**Work instruction:** The word "Lombok" occurs in some of the lines below; copy each of those lines.
⁂
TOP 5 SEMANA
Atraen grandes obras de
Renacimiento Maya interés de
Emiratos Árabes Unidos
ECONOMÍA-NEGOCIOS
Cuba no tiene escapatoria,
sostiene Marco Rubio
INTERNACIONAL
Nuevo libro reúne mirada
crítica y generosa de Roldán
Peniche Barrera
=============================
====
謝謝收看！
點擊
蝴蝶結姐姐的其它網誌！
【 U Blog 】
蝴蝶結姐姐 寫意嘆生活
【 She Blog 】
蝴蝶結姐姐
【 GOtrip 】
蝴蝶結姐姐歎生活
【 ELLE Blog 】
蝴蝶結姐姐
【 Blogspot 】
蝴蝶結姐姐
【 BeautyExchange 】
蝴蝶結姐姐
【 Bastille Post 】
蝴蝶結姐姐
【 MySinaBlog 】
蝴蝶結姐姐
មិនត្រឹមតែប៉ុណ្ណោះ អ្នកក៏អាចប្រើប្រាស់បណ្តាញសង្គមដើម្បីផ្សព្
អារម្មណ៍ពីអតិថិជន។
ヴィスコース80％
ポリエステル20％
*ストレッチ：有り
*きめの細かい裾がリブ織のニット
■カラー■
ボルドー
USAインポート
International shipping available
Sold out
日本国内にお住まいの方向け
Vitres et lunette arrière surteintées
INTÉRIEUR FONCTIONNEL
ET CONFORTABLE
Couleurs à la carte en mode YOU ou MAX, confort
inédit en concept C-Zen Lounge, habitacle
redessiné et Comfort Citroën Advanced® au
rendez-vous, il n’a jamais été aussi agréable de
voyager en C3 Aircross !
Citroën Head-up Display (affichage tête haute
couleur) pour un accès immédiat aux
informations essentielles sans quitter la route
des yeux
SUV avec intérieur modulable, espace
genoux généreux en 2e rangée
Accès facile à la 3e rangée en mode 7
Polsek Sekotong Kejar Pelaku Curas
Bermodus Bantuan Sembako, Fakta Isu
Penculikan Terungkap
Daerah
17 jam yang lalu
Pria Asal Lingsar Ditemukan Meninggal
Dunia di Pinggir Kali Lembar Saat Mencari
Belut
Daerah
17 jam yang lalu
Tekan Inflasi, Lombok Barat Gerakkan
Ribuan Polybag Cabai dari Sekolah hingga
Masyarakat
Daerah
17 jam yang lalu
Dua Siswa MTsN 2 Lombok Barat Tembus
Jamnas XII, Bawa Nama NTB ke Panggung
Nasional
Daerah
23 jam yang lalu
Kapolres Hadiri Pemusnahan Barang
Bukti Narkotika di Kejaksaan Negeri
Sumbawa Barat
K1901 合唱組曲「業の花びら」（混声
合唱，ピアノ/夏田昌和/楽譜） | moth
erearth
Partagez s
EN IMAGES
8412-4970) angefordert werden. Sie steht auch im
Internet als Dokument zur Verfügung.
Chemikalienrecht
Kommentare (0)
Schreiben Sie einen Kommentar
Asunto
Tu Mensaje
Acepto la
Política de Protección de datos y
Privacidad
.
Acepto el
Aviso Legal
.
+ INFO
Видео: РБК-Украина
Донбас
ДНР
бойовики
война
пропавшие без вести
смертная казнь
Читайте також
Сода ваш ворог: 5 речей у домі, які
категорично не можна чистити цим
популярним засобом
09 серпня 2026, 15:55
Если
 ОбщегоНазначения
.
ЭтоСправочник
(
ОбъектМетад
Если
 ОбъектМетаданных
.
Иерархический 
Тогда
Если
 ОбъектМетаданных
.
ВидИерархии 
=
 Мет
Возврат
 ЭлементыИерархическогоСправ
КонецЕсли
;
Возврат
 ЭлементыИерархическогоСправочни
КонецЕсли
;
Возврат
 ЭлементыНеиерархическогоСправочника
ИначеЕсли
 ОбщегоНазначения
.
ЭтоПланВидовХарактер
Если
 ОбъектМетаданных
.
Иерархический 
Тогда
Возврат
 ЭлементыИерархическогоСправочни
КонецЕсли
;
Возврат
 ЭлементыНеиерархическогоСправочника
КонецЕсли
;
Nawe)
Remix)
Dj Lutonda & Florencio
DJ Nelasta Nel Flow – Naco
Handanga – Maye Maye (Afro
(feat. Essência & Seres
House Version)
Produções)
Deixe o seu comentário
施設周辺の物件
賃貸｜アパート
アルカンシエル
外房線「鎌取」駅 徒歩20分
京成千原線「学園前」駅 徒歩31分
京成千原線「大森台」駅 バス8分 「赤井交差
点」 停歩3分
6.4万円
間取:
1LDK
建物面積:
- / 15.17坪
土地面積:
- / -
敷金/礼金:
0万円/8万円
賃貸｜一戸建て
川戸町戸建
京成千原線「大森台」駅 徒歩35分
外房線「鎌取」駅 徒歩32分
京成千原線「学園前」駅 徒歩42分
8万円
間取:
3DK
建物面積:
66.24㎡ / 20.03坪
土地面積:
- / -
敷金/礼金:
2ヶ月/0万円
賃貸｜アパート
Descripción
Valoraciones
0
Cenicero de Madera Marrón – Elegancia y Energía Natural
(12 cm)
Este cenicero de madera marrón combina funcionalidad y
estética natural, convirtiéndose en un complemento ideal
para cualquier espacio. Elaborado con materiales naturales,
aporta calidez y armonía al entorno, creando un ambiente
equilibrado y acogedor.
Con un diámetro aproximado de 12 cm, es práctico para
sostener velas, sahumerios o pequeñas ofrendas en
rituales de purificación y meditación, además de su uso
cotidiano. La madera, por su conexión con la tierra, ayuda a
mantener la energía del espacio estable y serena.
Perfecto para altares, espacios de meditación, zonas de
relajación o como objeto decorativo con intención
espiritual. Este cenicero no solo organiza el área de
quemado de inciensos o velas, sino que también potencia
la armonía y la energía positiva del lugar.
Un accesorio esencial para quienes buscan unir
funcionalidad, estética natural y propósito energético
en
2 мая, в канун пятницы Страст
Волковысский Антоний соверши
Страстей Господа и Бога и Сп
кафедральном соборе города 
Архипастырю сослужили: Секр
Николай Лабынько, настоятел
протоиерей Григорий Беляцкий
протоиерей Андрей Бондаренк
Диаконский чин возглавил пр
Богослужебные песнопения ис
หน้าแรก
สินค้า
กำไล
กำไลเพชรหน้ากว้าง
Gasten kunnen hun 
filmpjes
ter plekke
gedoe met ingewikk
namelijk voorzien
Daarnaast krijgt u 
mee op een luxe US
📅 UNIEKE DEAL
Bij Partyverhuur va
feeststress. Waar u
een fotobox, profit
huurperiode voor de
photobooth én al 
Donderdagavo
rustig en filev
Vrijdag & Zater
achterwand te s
⁂
**Output of the task:**
Tekan Inflasi, Lombok Barat Gerakkan
Dua Siswa MTsN 2 Lombok Barat Tembus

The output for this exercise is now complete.